Children can normally operate their own bank or building society account from around the age of seven. However, there are other types of investment which can be suitable for children, which are legally held on their behalf by adults until they have grown up. There are two main ways in which this can be done:
You can invest up to £4,128 a year on behalf of a child each year, which can be held tax free. The child is able to take control of the investment from age 16 and has access from age 18.
Designated Accounts If you want to keep control over the money you have given to a child, such as a building society account or a savings plan, you can hold it in your own name but ‘designate’ it in the child’s name or initials too. This has the effect of ring-fencing the money for the child. The investment remains under your control and you will be liable for any tax which may be payable if the income generated is over £100 per annum. However all income arising from investments designated by anyone other than parents is always treated as the child’s and will therefore be tax free if they do not exceed their personal allowance (children have the same personal allowance as adults).

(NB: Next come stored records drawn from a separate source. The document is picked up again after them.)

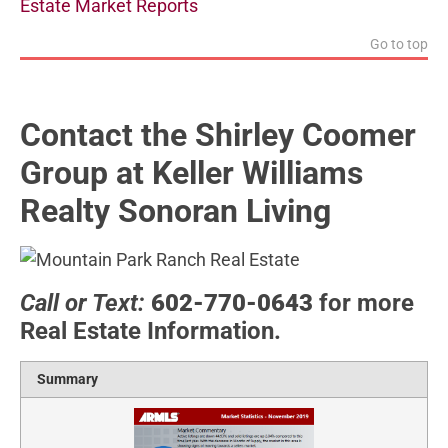
Estate Market Reports
Go to top
Contact the Shirley Coomer
Group at Keller Williams
Realty Sonoran Living
Call or Text:
602-770-0643
for more
Real Estate Information.
Summary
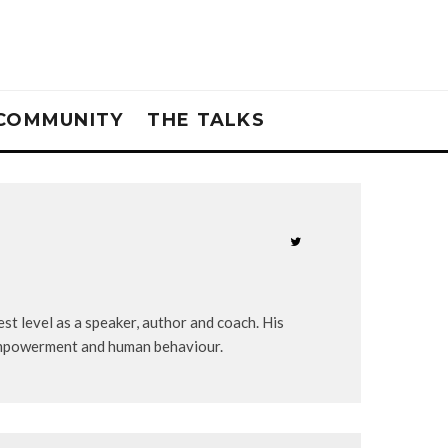
COMMUNITY
THE TALKS
st level as a speaker, author and coach. His
-empowerment and human behaviour.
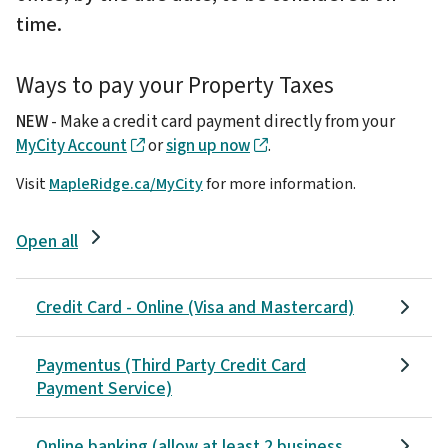
time.
Ways to pay your Property Taxes
NEW
- Make a credit card payment directly from your
MyCity Account
or
sign up now
.
Visit
MapleRidge.ca/MyCity
for more information.
Open all
Credit Card - Online (Visa and Mastercard)
Paymentus (Third Party Credit Card
Payment Service)
Online banking (allow at least 2 business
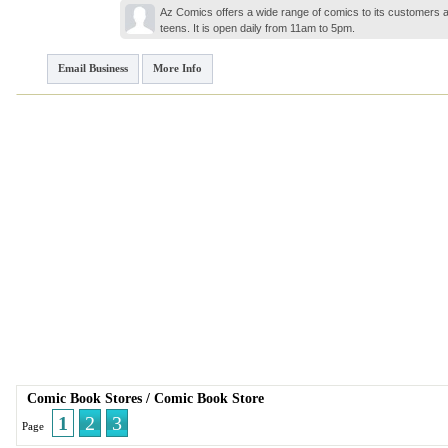
Az Comics offers a wide range of comics to its customers a
teens. It is open daily from 11am to 5pm.
Email Business
More Info
Comic Book Stores
/
Comic Book Store
1
2
3
Page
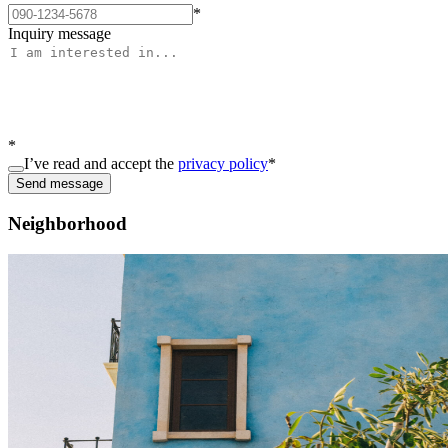
*
Inquiry message
*
I’ve read and accept the
privacy policy
*
Send message
Neighborhood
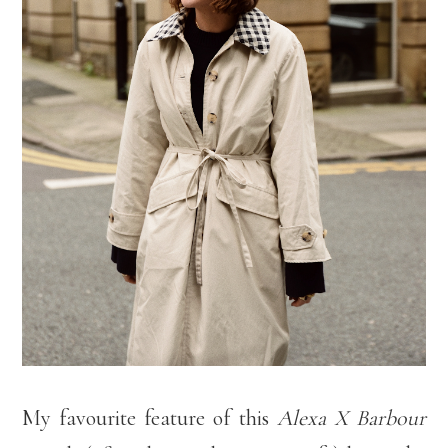
My favourite feature of this
Alexa X Barbour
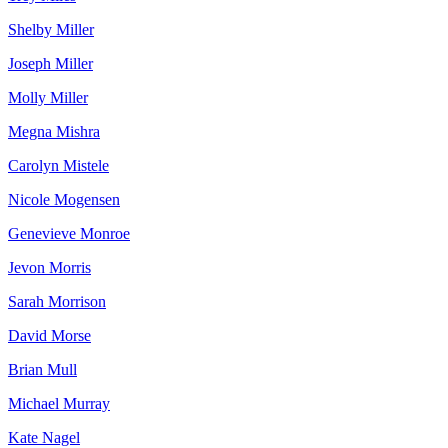
Shelby Miller
Joseph Miller
Molly Miller
Megna Mishra
Carolyn Mistele
Nicole Mogensen
Genevieve Monroe
Jevon Morris
Sarah Morrison
David Morse
Brian Mull
Michael Murray
Kate Nagel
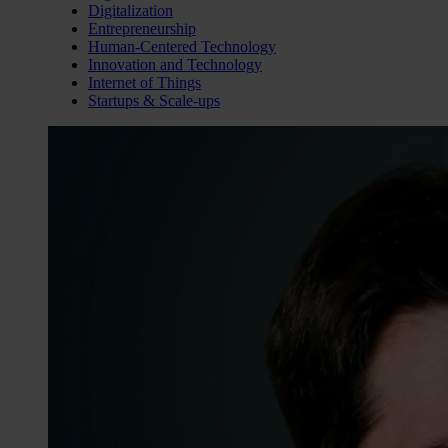
Digitalization
Entrepreneurship
Human-Centered Technology
Innovation and Technology
Internet of Things
Startups & Scale-ups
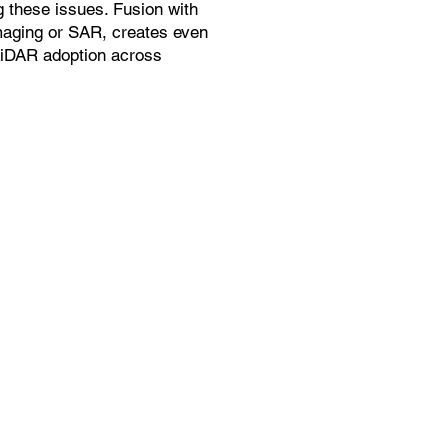
g these issues. Fusion with
maging or SAR, creates even
LiDAR adoption across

If you want the money you give to be the child’s property, then the simplest way to do this is through a bare trust. The investments are still in your name but you hold them in trust on behalf of the child. They are treated as the child’s for tax purposes, which can be particularly useful if you are likely to be making full use of your own annual capital gains tax allowance or are a higher rate taxpayer. When the child reaches 18, they will gain full control of the investments subject to the completion of the appropriate paperwork.
Other Types of Trust If you would like to make a gift to a child but do not want them to gain control when they reach 18, you could put the money into another type of trust, such as an accumulation and maintenance trust, where the trustees decide whether or not the beneficiaries receive any income or capital until they are aged 25, and even after that they may hold the capital back. Alternatively, you could use a general discretionary trust for greater flexibility.